Sabtu, 14 September 2013

the magnolia bakery

Miss Eliza’s cakes, made without the benefit of raising agent, were probably more akin to cup-sized rocks than the airy creations we drool over today. The US Hostess brand lays claim to having produced the first mass-produced cupcake-style product in 1919 – by today’s standards a very dull bake indeed, comprising simple devil’s food cake with not a hint of filling or icing.  Ironically, given the cupcake-baking mania that would later sweep American homes, advertisements for these treats boasted: “Now baking at home is needless.” Cupcakes didn’t evolve into the objects of desire we know today until 1950.

Magnolia Bakery
New York's Magnolia Bakery kicked off cupcake mania
New York City’s Magnolia Bakery, the acknowledged crucible of the cupcake boom, opened in 1996, selling prettily decorated cupcakes from its iconic nostalgia-themed store in Greenwich Village. A couple of years later Carrie Bradshaw took a bite of one an episode of the phenomenally popular TV series Sex and the City –in the process setting the world on its frosting feeding frenzy.

The phenomenon was not to be confined to the US. In 2000, Nigella Lawson persuaded the British public of the virtues of cupcakes over the more perfunctory English fairy cake.

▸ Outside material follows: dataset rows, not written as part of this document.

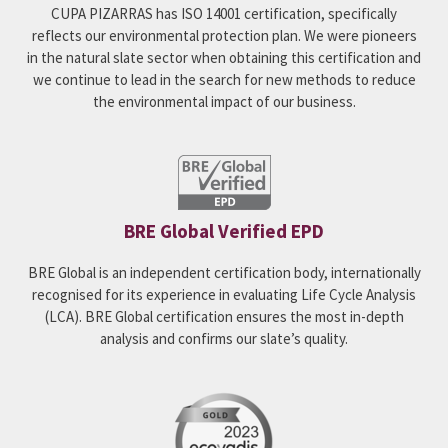
CUPA PIZARRAS has ISO 14001 certification, specifically
reflects our environmental protection plan. We were pioneers
in the natural slate sector when obtaining this certification and
we continue to lead in the search for new methods to reduce
the environmental impact of our business.
BRE Global Verified EPD
BRE Global is an independent certification body, internationally
recognised for its experience in evaluating Life Cycle Analysis
(LCA). BRE Global certification ensures the most in-depth
analysis and confirms our slate’s quality.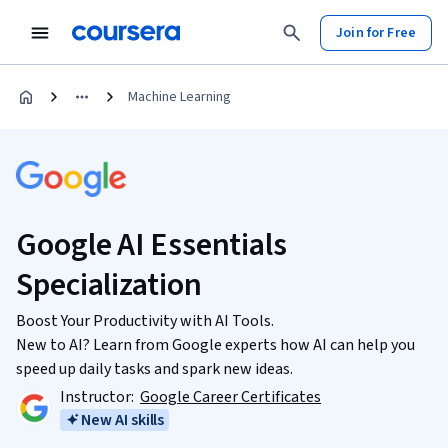
Join for Free
Machine Learning
Google AI Essentials
Specialization
Boost Your Productivity with AI Tools.
New to AI? Learn from Google experts how AI can help you
speed up daily tasks and spark new ideas.
Instructor:
Google Career Certificates
New AI skills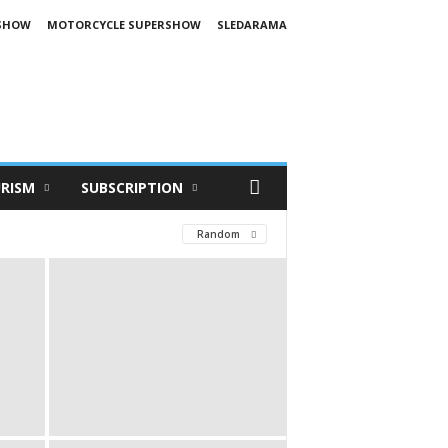
SHOW
MOTORCYCLE SUPERSHOW
SLEDARAMA
RISM
SUBSCRIPTION
Random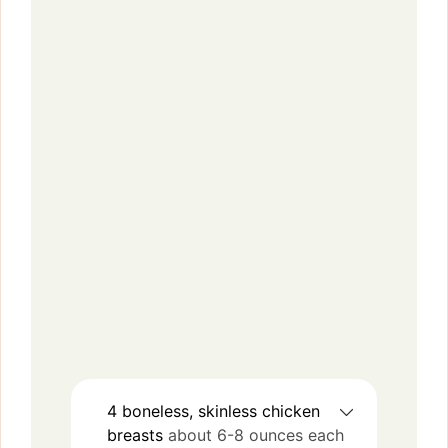
4
boneless, skinless
chicken
breasts
about 6-8 ounces each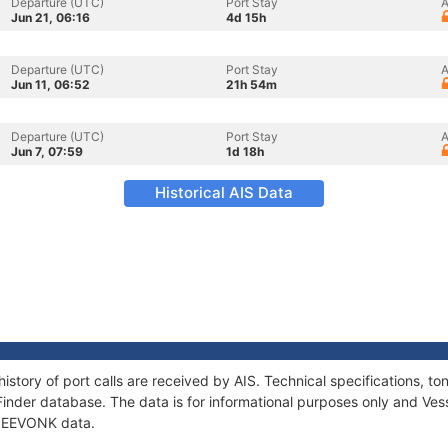
Departure (UTC)
Port Stay
A
Jun 21, 06:16
4d 15h
Departure (UTC)
Port Stay
A
Jun 11, 06:52
21h 54m
Departure (UTC)
Port Stay
A
Jun 7, 07:59
1d 18h
Historical AIS Data
istory of port calls are received by AIS. Technical specifications,
Finder database. The data is for informational purposes only and Vess
f ZEEVONK data.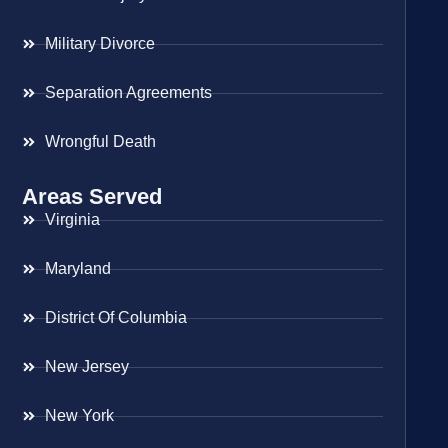
Military Divorce
Separation Agreements
Wrongful Death
Areas Served
Virginia
Maryland
District Of Columbia
New Jersey
New York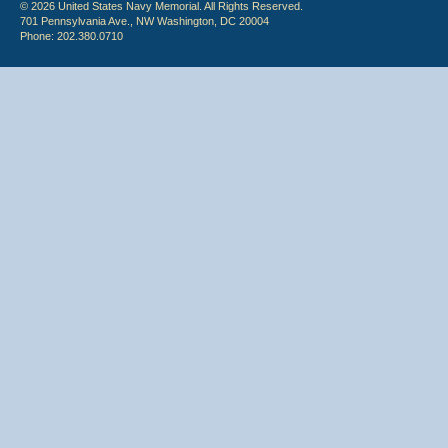
© 2026 United States Navy Memorial. All Rights Reserved.
701 Pennsylvania Ave., NW Washington, DC 20004
Phone: 202.380.0710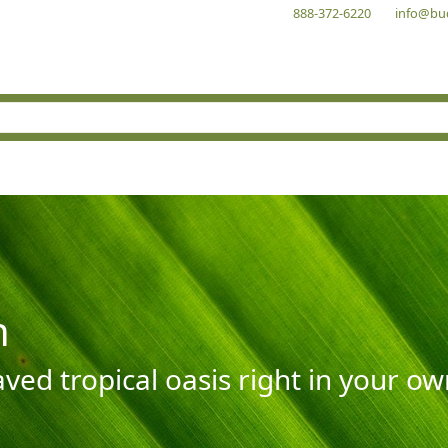
888-372-6220
info@bu
n
aved tropical oasis right in your o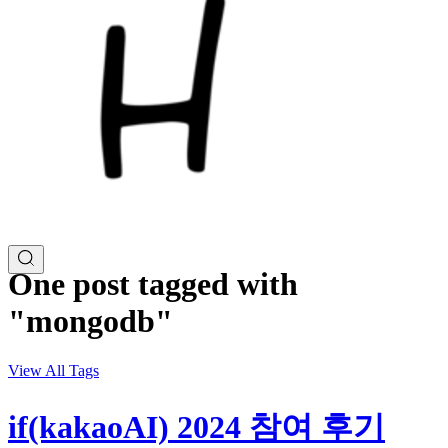
One post tagged with
"mongodb"
View All Tags
if(kakaoAI) 2024 참여 후기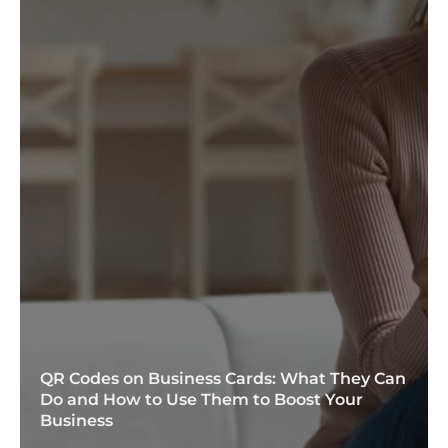
QR Codes on Business Cards: What They Can
Do and How to Use Them to Boost Your
Business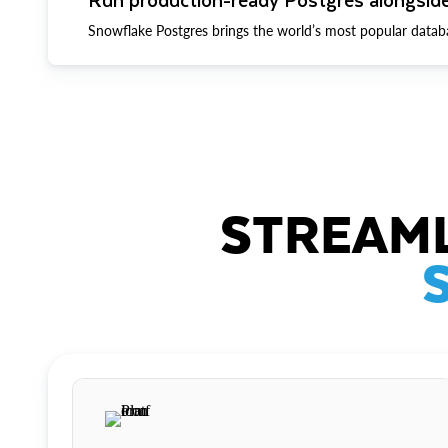
Snowflake Postgres brings the world’s most popular datab
STREAML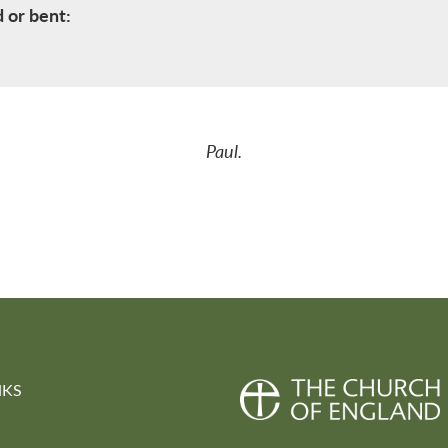
d or bent:
Paul.
NKS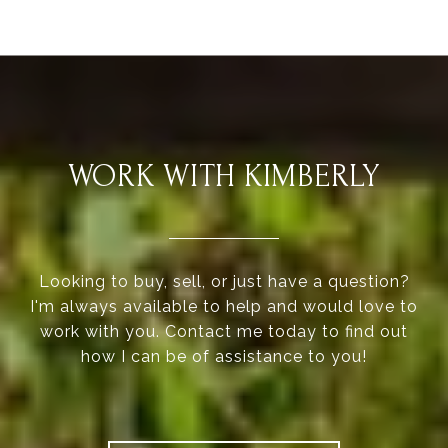
WORK WITH KIMBERLY
Looking to buy, sell, or just have a question?
I'm always available to help and would love to
work with you. Contact me today to find out
how I can be of assistance to you!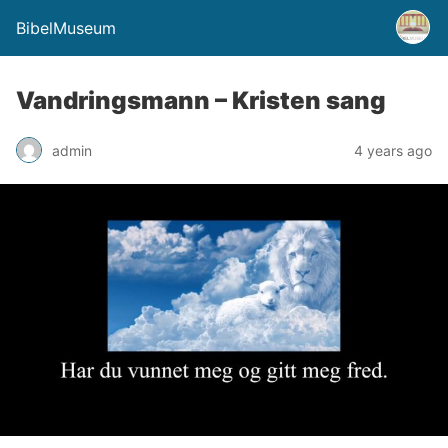
BibelMuseum
Vandringsmann – Kristen sang
admin
4 years ago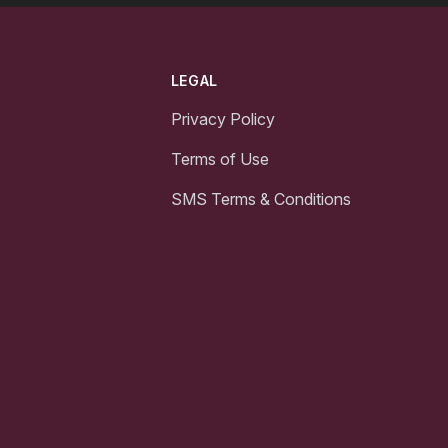
LEGAL
Privacy Policy
Terms of Use
SMS Terms & Conditions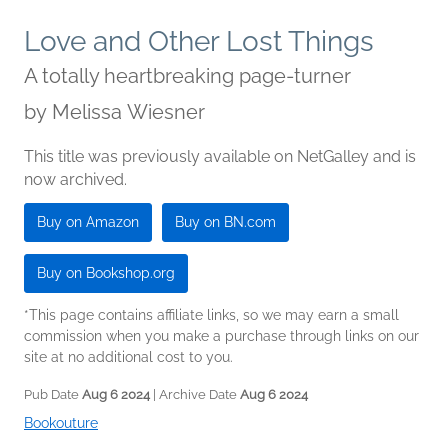
Love and Other Lost Things
A totally heartbreaking page-turner
by
Melissa Wiesner
This title was previously available on NetGalley and is
now archived.
Buy on Amazon
Buy on BN.com
Buy on Bookshop.org
*This page contains affiliate links, so we may earn a small
commission when you make a purchase through links on our
site at no additional cost to you.
Pub Date
Aug 6 2024
| Archive Date
Aug 6 2024
Bookouture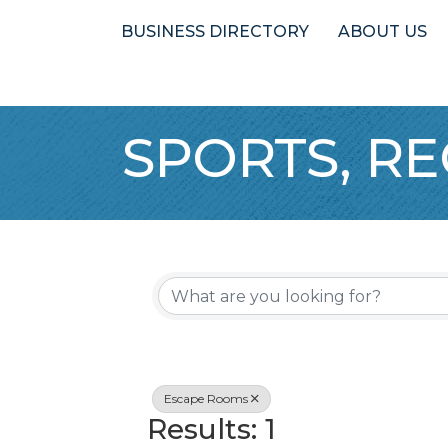
BUSINESS DIRECTORY
ABOUT US
SPORTS, RE
{Directory 
Escape Rooms
Results: 1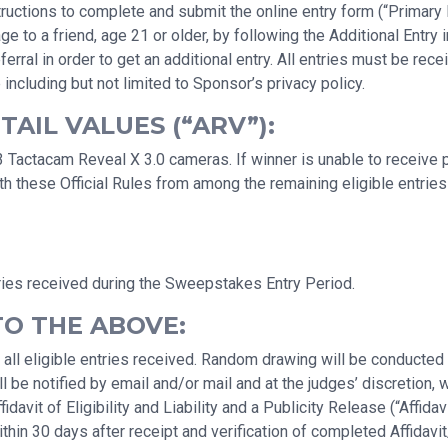
uctions to complete and submit the online entry form (“Primary En
a friend, age 21 or older, by following the Additional Entry ins
erral in order to get an additional entry. All entries must be r
 including but not limited to Sponsor’s privacy policy.
AIL VALUES (“ARV”):
 Tactacam Reveal X 3.0 cameras. If winner is unable to receive p
h these Official Rules from among the remaining eligible entries 
ries received during the Sweepstakes Entry Period.
TO THE ABOVE:
 all eligible entries received. Random drawing will be conducte
 be notified by email and/or mail and at the judges’ discretion, 
avit of Eligibility and Liability and a Publicity Release (“Affidav
hin 30 days after receipt and verification of completed Affidavit/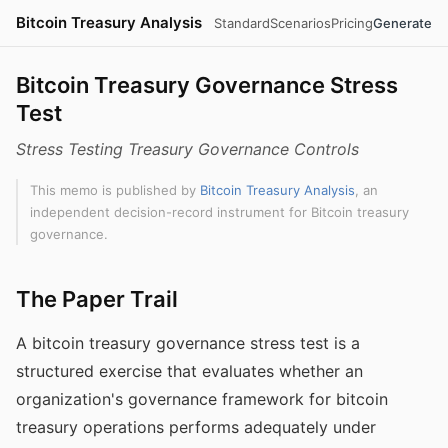
Bitcoin Treasury Analysis
Standard
Scenarios
Pricing
Generate
Bitcoin Treasury Governance Stress
Test
Stress Testing Treasury Governance Controls
This memo is published by
Bitcoin Treasury Analysis
, an
independent decision-record instrument for Bitcoin treasury
governance.
The Paper Trail
A bitcoin treasury governance stress test is a
structured exercise that evaluates whether an
organization's governance framework for bitcoin
treasury operations performs adequately under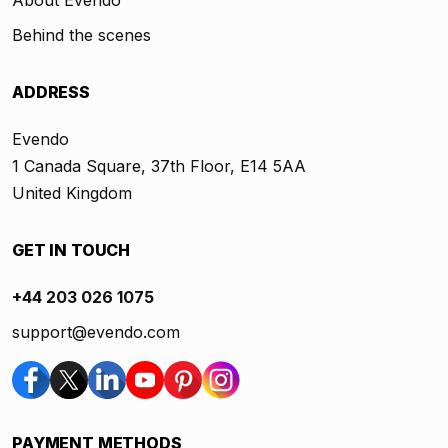
About Evendo
Behind the scenes
ADDRESS
Evendo
1 Canada Square, 37th Floor, E14 5AA
United Kingdom
GET IN TOUCH
+44 203 026 1075
support@evendo.com
PAYMENT METHODS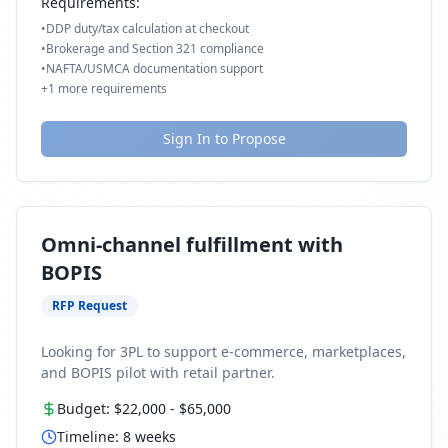
Requirements:
•
DDP duty/tax calculation at checkout
•
Brokerage and Section 321 compliance
•
NAFTA/USMCA documentation support
+
1
more requirements
Sign In to Propose
Omni-channel fulfillment with
BOPIS
RFP Request
Looking for 3PL to support e-commerce, marketplaces,
and BOPIS pilot with retail partner.
Budget:
$22,000
-
$65,000
Timeline:
8
weeks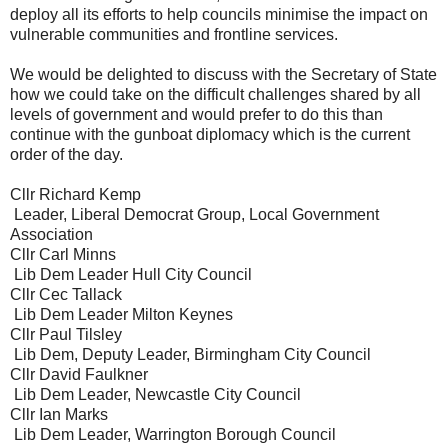
deploy all its efforts to help councils minimise the impact on
vulnerable communities and frontline services.
We would be delighted to discuss with the Secretary of State
how we could take on the difficult challenges shared by all
levels of government and would prefer to do this than
continue with the gunboat diplomacy which is the current
order of the day.
Cllr Richard Kemp
Leader, Liberal Democrat Group, Local Government
Association
Cllr Carl Minns
Lib Dem Leader Hull City Council
Cllr Cec Tallack
Lib Dem Leader Milton Keynes
Cllr Paul Tilsley
Lib Dem, Deputy Leader, Birmingham City Council
Cllr David Faulkner
Lib Dem Leader, Newcastle City Council
Cllr Ian Marks
Lib Dem Leader, Warrington Borough Council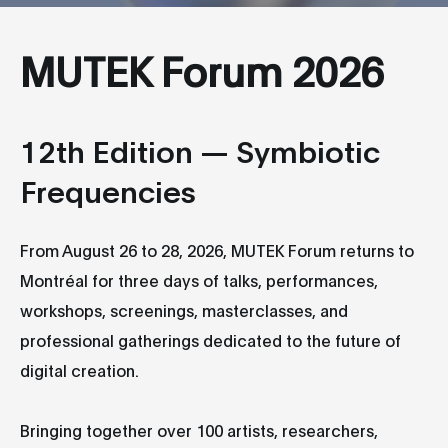
MUTEK Forum 2026
12th Edition — Symbiotic
Frequencies
From August 26 to 28, 2026, MUTEK Forum returns to
Montréal for three days of talks, performances,
workshops, screenings, masterclasses, and
professional gatherings dedicated to the future of
digital creation.
Bringing together over 100 artists, researchers,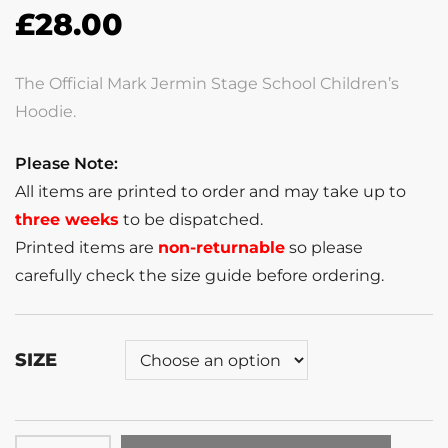
£
28.00
The Official Mark Jermin Stage School Children’s
Hoodie.
Please Note:
All items are printed to order and may take up to
three weeks
to be dispatched.
Printed items are
non-returnable
so please
carefully check the size guide before ordering.
SIZE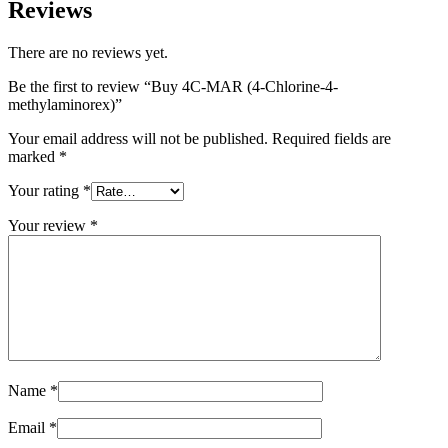
Reviews
There are no reviews yet.
Be the first to review “Buy 4C-MAR (4-Chlorine-4-
methylaminorex)”
Your email address will not be published.
Required fields are
marked
*
Your rating
*
Your review
*
Name
*
Email
*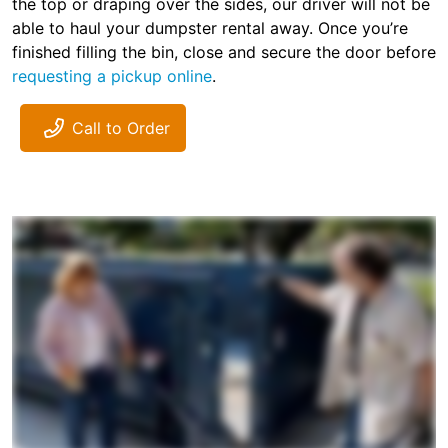
the top or draping over the sides, our driver will not be
able to haul your dumpster rental away. Once you’re
finished filling the bin, close and secure the door before
requesting a pickup online
.
Call to Order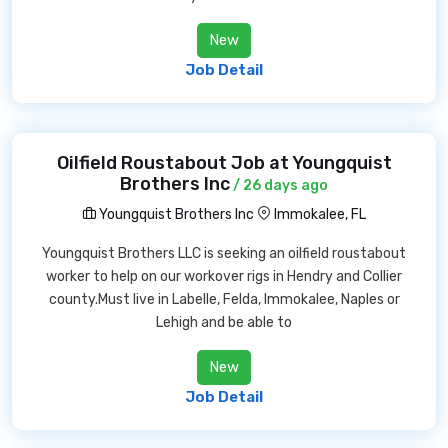
New
Job Detail
Oilfield Roustabout Job at Youngquist
Brothers Inc
/ 26 days ago
Youngquist Brothers Inc
Immokalee, FL
Youngquist Brothers LLC is seeking an oilfield roustabout
worker to help on our workover rigs in Hendry and Collier
county.Must live in Labelle, Felda, Immokalee, Naples or
Lehigh and be able to
New
Job Detail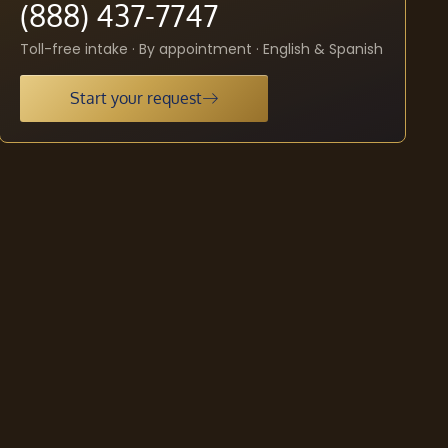
(888) 437-7747
Toll-free intake · By appointment · English & Spanish
Start your request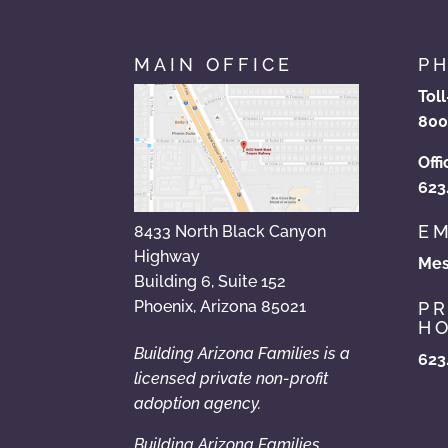
MAIN OFFICE
P
Tol
800
Offi
623
EM
8433 North Black Canyon
Highway
Mes
Building 6, Suite 152
Phoenix, Arizona 85021
P
HO
Building Arizona Families is a
623
licensed private non-profit
azc
adoption agency.
ari
Building Arizona Families
aza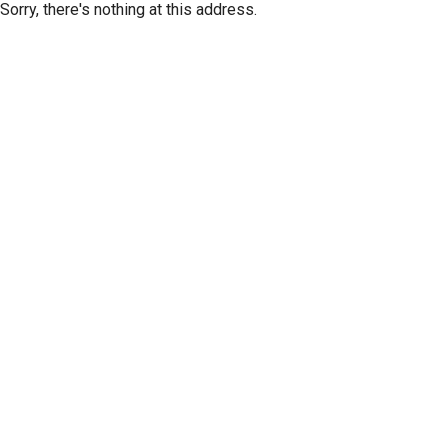
Sorry, there's nothing at this address.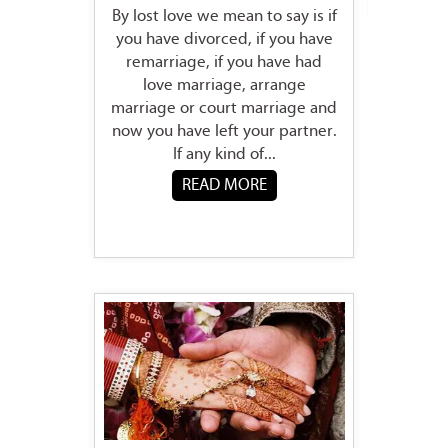
By lost love we mean to say is if
you have divorced, if you have
remarriage, if you have had
love marriage, arrange
marriage or court marriage and
now you have left your partner.
If any kind of...
READ MORE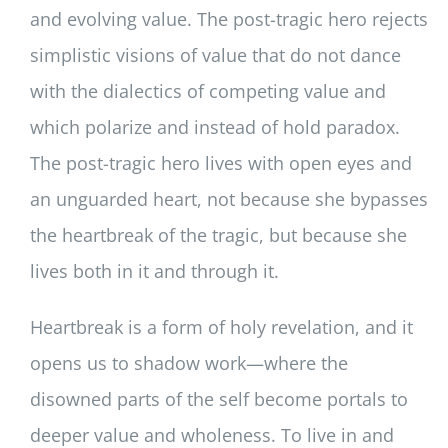
and evolving value. The post-tragic hero rejects
simplistic visions of value that do not dance
with the dialectics of competing value and
which polarize and instead of hold paradox.
The post-tragic hero lives with open eyes and
an unguarded heart, not because she bypasses
the heartbreak of the tragic, but because she
lives both in it and through it.
Heartbreak is a form of holy revelation, and it
opens us to shadow work—where the
disowned parts of the self become portals to
deeper value and wholeness. To live in and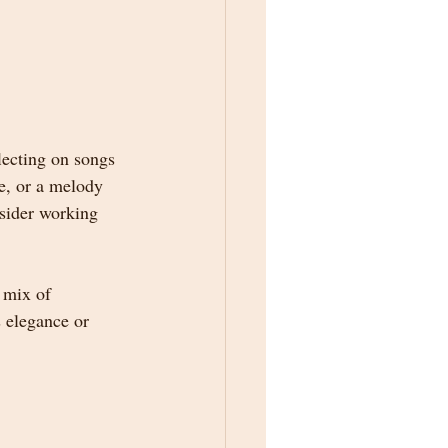
lecting on songs 
e, or a melody 
nsider working 
 mix of 
 elegance or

Her retro-chic spin on cupcakes, sprinkled with dolly mix and other classic childhood treats, tapped into a vein of nostalgia for a sweeter, simpler era (although arguably one that never existed).  Nigella encouraged women to bake cupcakes not because it was their role in life to do so, but because they were entitled to reclaim some of the domestic sphere if they chose to. Cupcakes proliferated in UK homes and in dedicated bakeries.  The UK joined a cupcake bandwagon that seemed unstoppable.